## EXERCISE DIRECTIONS
Below are records to give again exactly; omit each image they contain.

Dataset entries:
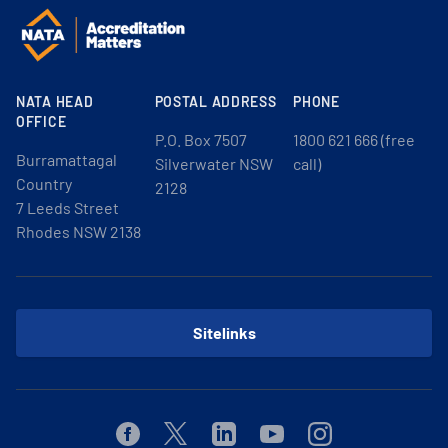
NATA HEAD
POSTAL ADDRESS
PHONE
OFFICE
P.O. Box 7507
1800 621 666 (free
Burramattagal
Silverwater NSW
call)
Country
2128
7 Leeds Street
Rhodes NSW 2138
Sitelinks
Facebook
Twitter
Linkedin
Youtube
Instagram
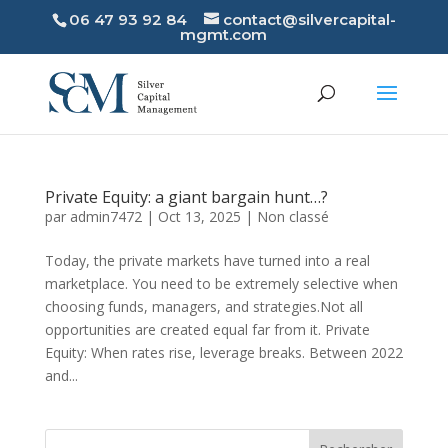
06 47 93 92 84
contact@silvercapital-
mgmt.com
Private Equity: a giant bargain hunt…?
par
admin7472
|
Oct 13, 2025
|
Non classé
Today, the private markets have turned into a real
marketplace. You need to be extremely selective when
choosing funds, managers, and strategies.Not all
opportunities are created equal far from it. Private
Equity: When rates rise, leverage breaks. Between 2022
and...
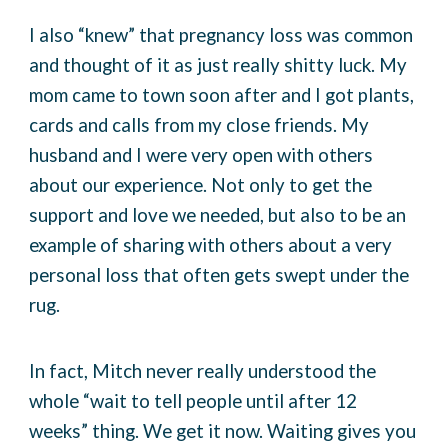
I also “knew” that pregnancy loss was common
and thought of it as just really shitty luck. My
mom came to town soon after and I got plants,
cards and calls from my close friends. My
husband and I were very open with others
about our experience. Not only to get the
support and love we needed, but also to be an
example of sharing with others about a very
personal loss that often gets swept under the
rug.
In fact, Mitch never really understood the
whole “wait to tell people until after 12
weeks” thing. We get it now. Waiting gives you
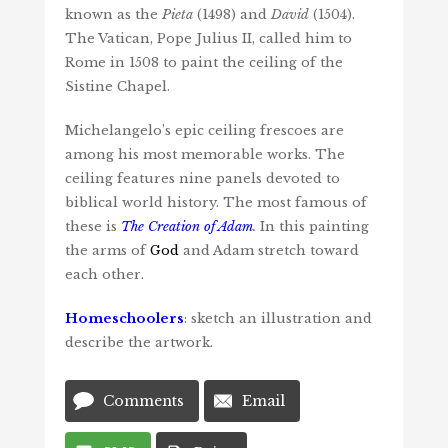
known as the
Pieta
(1498) and
David
(1504).
The Vatican, Pope Julius II, called him to
Rome in 1508 to paint the ceiling of the
Sistine Chapel.
Michelangelo’s epic ceiling frescoes are
among his most memorable works. The
ceiling features nine panels devoted to
biblical world history. The most famous of
these is
The Creation of Adam
.
In this painting
the arms of
God
and Adam stretch toward
each other.
Homeschoolers
: sketch an illustration and
describe the artwork.
Comments
Email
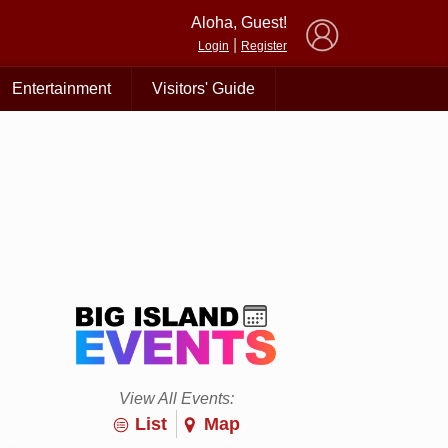
×
Aloha, Guest!
|
Login
Register
Entertainment
Visitors' Guide
View All Events:
List
Map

## RESULT
NATA HEAD
POSTAL ADDRESS
PHONE
OFFICE
P.O. Box 7507
1800 621 666 (free
Burramattagal
Silverwater NSW
call)
Country
2128
7 Leeds Street
Rhodes NSW 2138
Sitelinks
Facebook
Twitter
Linkedin
Youtube
Instagram
06 47 93 92 84
contact@silvercapital-
mgmt.com
Private Equity: a giant bargain hunt…?
par
admin7472
|
Oct 13, 2025
|
Non classé
Today, the private markets have turned into a real
marketplace. You need to be extremely selective when
choosing funds, managers, and strategies.Not all
opportunities are created equal far from it. Private
Equity: When rates rise, leverage breaks. Between 2022
and...
I also “knew” that pregnancy loss was common
and thought of it as just really shitty luck. My
mom came to town soon after and I got plants,
cards and calls from my close friends. My
husband and I were very open with others
about our experience. Not only to get the
support and love we needed, but also to be an
example of sharing with others about a very
personal loss that often gets swept under the
rug.
In fact, Mitch never really understood the
whole “wait to tell people until after 12
weeks” thing. We get it now. Waiting gives you
known as the
Pieta
(1498) and
David
(1504).
The Vatican, Pope Julius II, called him to
Rome in 1508 to paint the ceiling of the
Sistine Chapel.
Michelangelo’s epic ceiling frescoes are
among his most memorable works. The
ceiling features nine panels devoted to
biblical world history. The most famous of
these is
The Creation of Adam
.
In this painting
the arms of
God
and Adam stretch toward
each other.
Homeschoolers
: sketch an illustration and
describe the artwork.
Comments
Email
×
Aloha, Guest!
|
Login
Register
Entertainment
Visitors' Guide
View All Events:
List
Map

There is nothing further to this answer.